January 31, 2014 by Dave Haynes

piplayer

Here’s what I think is the first purpose-designed and built Raspberry Pi digital signage player – a unit that UK-based Silver Curve will show off at the big ISE pro-AV show in Amsterdam next week.

It has certainly been possible for a long time now to buy a $45 Raspberry Pi board, buy an enclosure, and the various other bits, and pull together a unit. But this is a unit specifically designed for the task.

Using Silver Curve’s Aperture graphics engine, this little ARM-based gadget can do 1080HD at 60 frames per second and handle 30 layers of animation. It has built-in wifi, RS232, a system clock and 8 GB of storage. There is a stand-alone version and one that will slot into commercial displays that have the Open Pluggable Specification slot.

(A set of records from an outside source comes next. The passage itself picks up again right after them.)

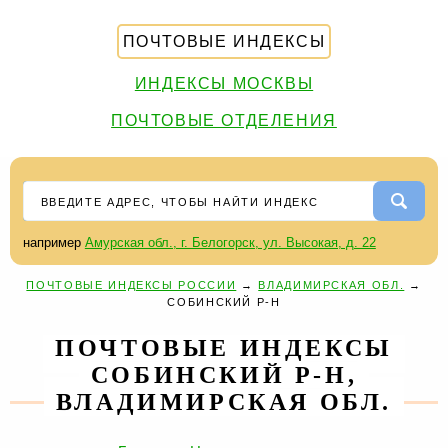
ПОЧТОВЫЕ ИНДЕКСЫ
ИНДЕКСЫ МОСКВЫ
ПОЧТОВЫЕ ОТДЕЛЕНИЯ
например
Амурская обл., г. Белогорск, ул. Высокая, д. 22
ПОЧТОВЫЕ ИНДЕКСЫ РОССИИ
→
ВЛАДИМИРСКАЯ ОБЛ.
→
СОБИНСКИЙ Р-Н
ПОЧТОВЫЕ ИНДЕКСЫ
СОБИНСКИЙ Р-Н,
ВЛАДИМИРСКАЯ ОБЛ.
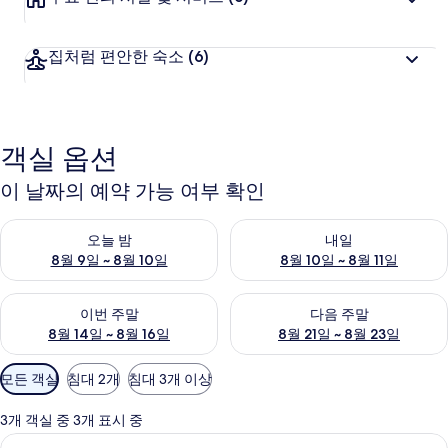
집처럼 편안한 숙소
(6)
객실 옵션
이 날짜의 예약 가능 여부 확인
오늘 밤 예약 가능 여부 확인, 8월 9일 ~ 8월 10일
내일 예약 가능 여부 확인, 8월 10
오늘 밤
내일
8월 9일 ~ 8월 10일
8월 10일 ~ 8월 11일
이번 주말 예약 가능 여부 확인, 8월 14일 ~ 8월 16일
다음 주말 예약 가능 여부 확인, 8
이번 주말
다음 주말
8월 14일 ~ 8월 16일
8월 21일 ~ 8월 23일
객
모든 객실
침대 2개
침대 3개 이상
실
에
3개 객실 중 3개 표시 중
사
패밀리룸, 침실 1개, 금연 | 1 개의 침실,
패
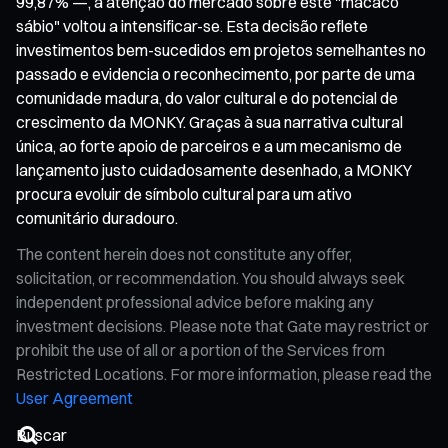
99,87% —, a atenção do mercado sobre este "macaco
sábio" voltou a intensificar-se. Esta decisão reflete
investimentos bem-sucedidos em projetos semelhantes no
passado e evidencia o reconhecimento, por parte de uma
comunidade madura, do valor cultural e do potencial de
crescimento da MONKY. Graças à sua narrativa cultural
única, ao forte apoio de parceiros e a um mecanismo de
lançamento justo cuidadosamente desenhado, a MONKY
procura evoluir de símbolo cultural para um ativo
comunitário duradouro.
The content herein does not constitute any offer,
solicitation, or recommendation. You should always seek
independent professional advice before making any
investment decisions. Please note that Gate may restrict or
prohibit the use of all or a portion of the Services from
Restricted Locations. For more information, please read the
User Agreement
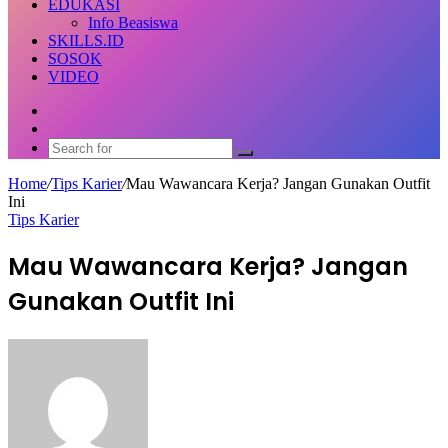
EDUKASI
Info Beasiswa
SKILLS.ID
SOSOK
VIDEO
Random
Article
Switch
skin
Search
for
Home
/
Tips Karier
/
Mau Wawancara Kerja? Jangan Gunakan Outfit
Ini
Tips Karier
Mau Wawancara Kerja? Jangan
Gunakan Outfit Ini
Send
an
email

What’s interesting and I haven’t seen before is the unit has an on-board battery that charges during normal use and then keeps the player operational during power outages for over 30 minutes, before doing a graceful shutdown.

It’s also fanless and ventless.

Dimensions: 227mm x 66mm x 30mm or roughly 9″ by 2.5″ by 1″

Don’t have price, but $300-$400, depending on volume and including the Aperture SW license that kinda turbocharges the graphics performance.  Aperture is not a CMS, but a graphics engine that works with CMS platforms.

Silver Curve will show these at the NEC stand at ISE, and have demos running at the show with Instore Media and Signagelive software.

Nice. Very disruptive times. Patting myself on back for getting Silver Curve founder Bryan Crotaz on my disruptive tech panel at DSE.